◆ DESCRIPTION OF THE TASK ◆
Lines, not repeats, are what count: give the number of lines below that hold "into", and nothing more.
START DATASET ENTRIES
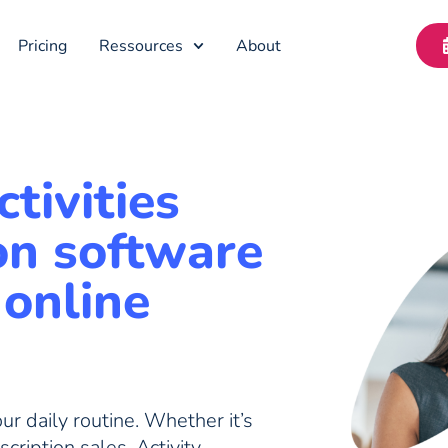
Pricing
Ressources
About
tivities
on software
 online
r daily routine. Whether it’s
scription sales, Activity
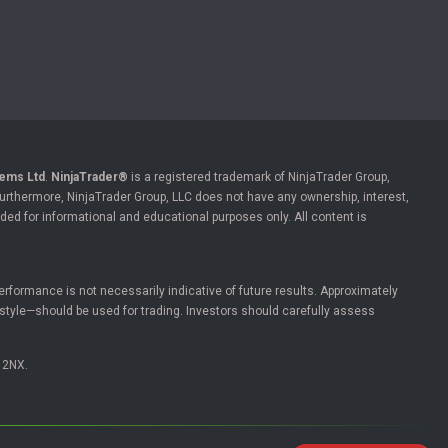
ems Ltd
.
NinjaTrader®
is a registered trademark of NinjaTrader Group,
 Furthermore, NinjaTrader Group, LLC does not have any ownership, interest,
ded for informational and educational purposes only. All content is
l performance is not necessarily indicative of future results. Approximately
estyle—should be used for trading. Investors should carefully assess
 2NX.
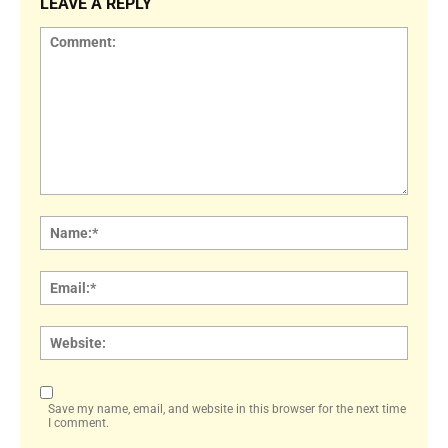
LEAVE A REPLY
Comment:
Name
Email:
Websi
Save my name, email, and website in this browser for the next time
I comment.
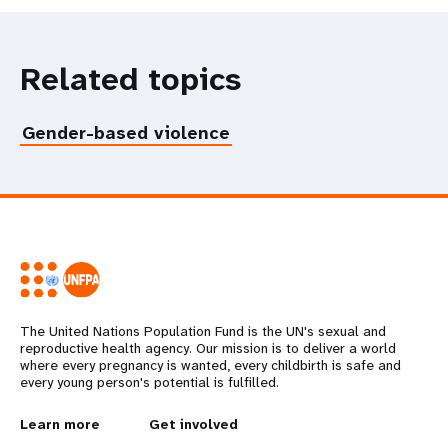
Related topics
Gender-based violence
The United Nations Population Fund is the UN's sexual and
reproductive health agency. Our mission is to deliver a world
where every pregnancy is wanted, every childbirth is safe and
every young person's potential is fulfilled.
L
Learn more
G
Get involved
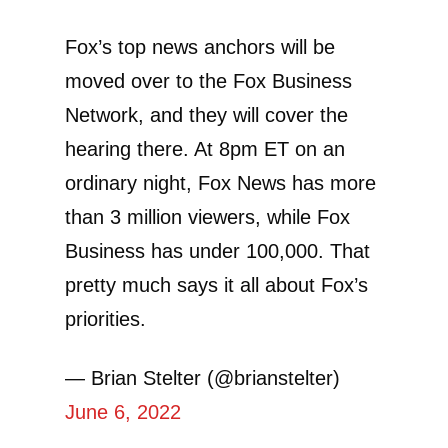
Fox’s top news anchors will be
moved over to the Fox Business
Network, and they will cover the
hearing there. At 8pm ET on an
ordinary night, Fox News has more
than 3 million viewers, while Fox
Business has under 100,000. That
pretty much says it all about Fox’s
priorities.
— Brian Stelter (@brianstelter)
June 6, 2022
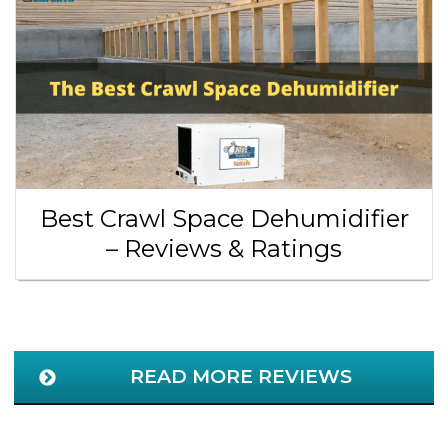
Best Crawl Space Dehumidifier
– Reviews & Ratings
READ MORE REVIEWS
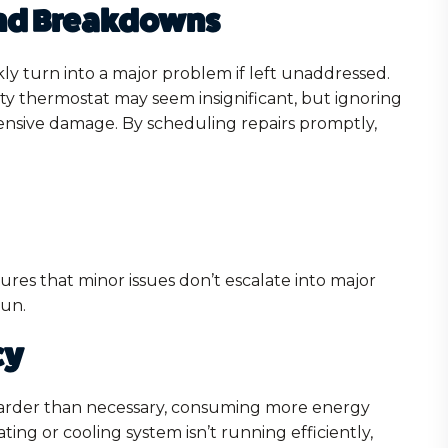
and Breakdowns
ly turn into a major problem if left unaddressed.
lty thermostat may seem insignificant, but ignoring
xtensive damage. By scheduling repairs promptly,
ures that minor issues don’t escalate into major
run.
cy
arder than necessary, consuming more energy
ing or cooling system isn’t running efficiently,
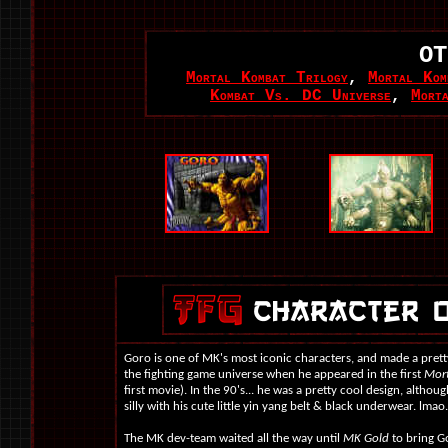
OT
Mortal Kombat Trilogy
,
Mortal Kom
Kombat Vs. DC Universe
,
Mort
Goro is one of MK's most iconic characters, and made a pretty
the fighting game universe when he appeared in the first
Mor
first movie). In the 90's... he was a pretty cool design, althoug
silly with his cute little yin yang belt & black underwear. lmao.
The MK dev-team waited all the way until
MK Gold
to bring Go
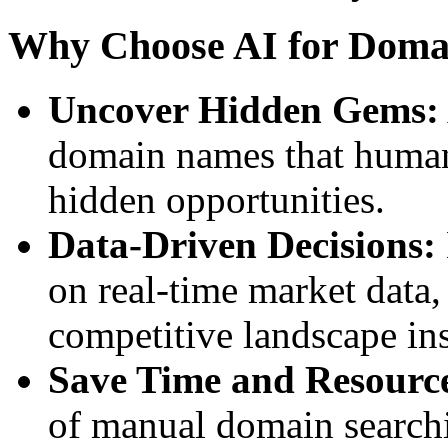
Why Choose AI for Doma
Uncover Hidden Gems:
domain names that human 
hidden opportunities.
Data-Driven Decisions:
on real-time market data
competitive landscape ins
Save Time and Resourc
of manual domain search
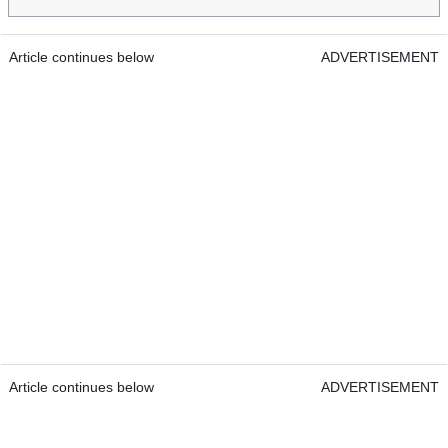
Article continues below
ADVERTISEMENT
Article continues below
ADVERTISEMENT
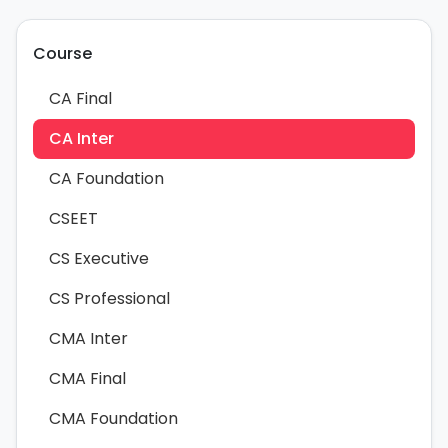
Course
CA Final
CA Inter
CA Foundation
CSEET
CS Executive
CS Professional
CMA Inter
CMA Final
CMA Foundation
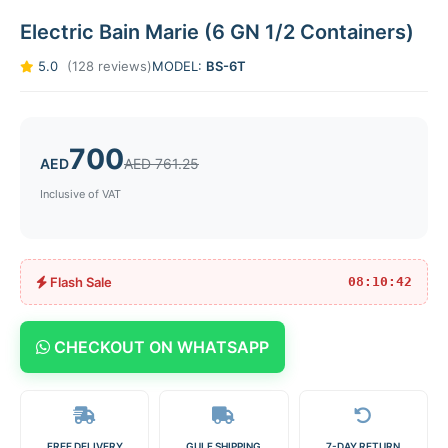
Electric Bain Marie (6 GN 1/2 Containers)
5.0
(128 reviews)
MODEL:
BS-6T
700
AED
AED 761.25
Inclusive of VAT
Flash Sale
08:10:42
CHECKOUT ON WHATSAPP
FREE DELIVERY
GULF SHIPPING
7-DAY RETURN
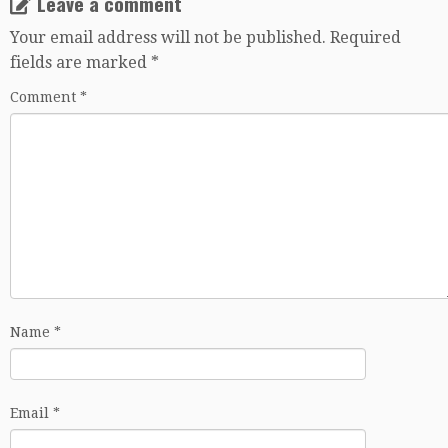
Leave a comment
Your email address will not be published.
Required
fields are marked
*
Comment
*
Name
*
Email
*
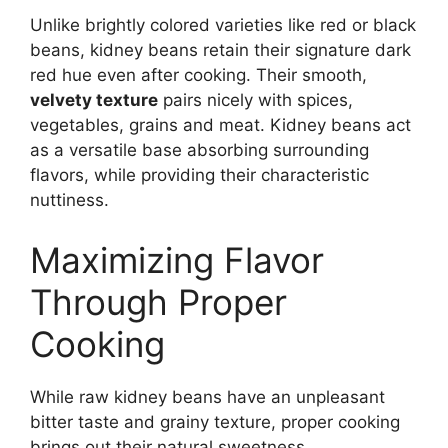
Unlike brightly colored varieties like red or black
beans, kidney beans retain their signature dark
red hue even after cooking. Their smooth,
velvety texture
pairs nicely with spices,
vegetables, grains and meat. Kidney beans act
as a versatile base absorbing surrounding
flavors, while providing their characteristic
nuttiness.
Maximizing Flavor
Through Proper
Cooking
While raw kidney beans have an unpleasant
bitter taste and grainy texture, proper cooking
brings out their natural sweetness.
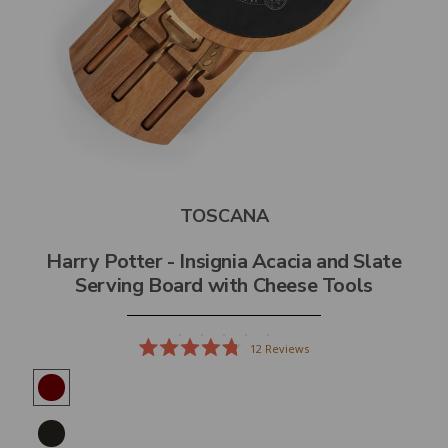
TOSCANA
Harry Potter - Insignia Acacia and Slate
Serving Board with Cheese Tools
12
Reviews
Rated
4.8
out
of
5
stars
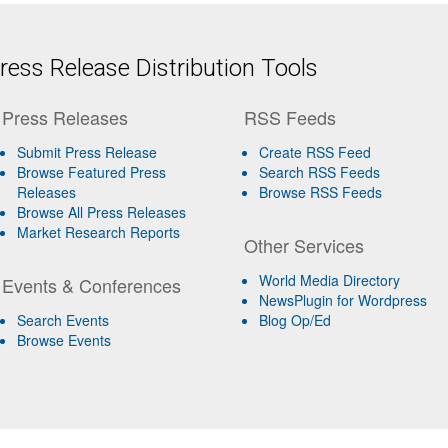
ess Release Distribution Tools
Press Releases
RSS Feeds
Submit Press Release
Create RSS Feed
Browse Featured Press
Search RSS Feeds
Releases
Browse RSS Feeds
Browse All Press Releases
Market Research Reports
Other Services
World Media Directory
Events & Conferences
NewsPlugin for Wordpress
Search Events
Blog Op/Ed
Browse Events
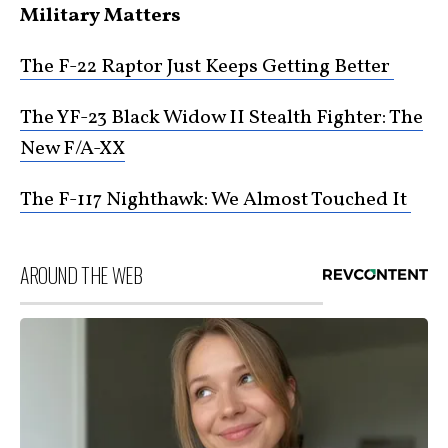
Military Matters
The F-22 Raptor Just Keeps Getting Better
The YF-23 Black Widow II Stealth Fighter: The
New F/A-XX
The F-117 Nighthawk: We Almost Touched It
AROUND THE WEB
END DATASET ENTRIES
◆ SOLUTION TO THIS PROBLEM ◆
2